All or most of this software should already be available in your operating system’s software repository, with the likely exception of DeuTex, which should be easy enough to build. Instructions on building DeuTex, or any other required program, is out of scope of this document.

Building Freedoom

Significant work has been put into making this step easy. At the top of the Freedoom source tree, you should be able to simply type make and wait for it to eventually produce the IWAD files in the wads sub-directory. Parallel make builds are safe too, such as with make -j.

If only interested in a specific IWAD, you can also run make wads/freedm.wad, make wads/freedoom1.wad, make wads/freedoom2.wad.

As mentioned in the prior section, the Makefile only recieves testing with the GNU version of Make. If the primary version of your Make is not GNU and it fails, try gmake instead.

Building on Microsoft Windows

Freedoom has normally seen all of its development on Unix-like systems, nevertheless some people like to compile Freedoom on Windows. This is possible, although complicated by our choice of tooling for the project.

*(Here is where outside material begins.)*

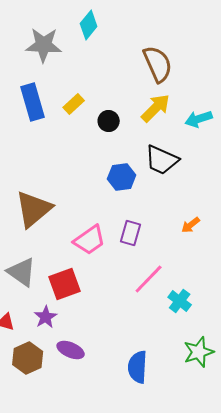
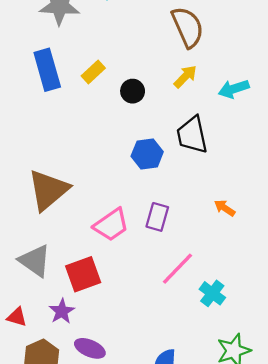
yellow arrow: (156, 108) -> (185, 77), size x0.7
black trapezoid: (162, 160) -> (192, 135), turned 54
orange arrow: (191, 225) -> (225, 208), turned 72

It may be possible to use regular Windows versions of all the required software, but Cygwin is highly recommended to recreate the Unix environment on this operating system anyway. It will simplify the process of building Freedoom greatly. The previously-mentioned DeuTex repository will require a C compiler (such as gcc or clang) to be installed in order to build.

It is important that you install the Cygwin-specific versions of all the required software. Native versions of Make, Python, ImageMagick, and DeuTex are not likely to interact well with Cygwin versions of the software.

As Cygwin provides a GNU system and interface on top of Windows, its command line is (by default) Bash and not cmd.exe. Instructions on how to use GNU systems and Bash are out of scope of this document.

Optional software

  • Git: Freedoom is developed using the Git version control system, the latest developments can be tracked with it.

  • AsciiDoc: The *.adoc files are all written in AsciiDoc markup, and it can be used to generate HTML versions of all these documents. This is used as part of the make dist target, to generate the README.html file for inclusion with official Zip files.

  • Zip: The make dist target uses Zip to create release archives for FreeDM, Phase 1, and Phase 2. This can also provide an easy way to automate generating in-development versions for other people.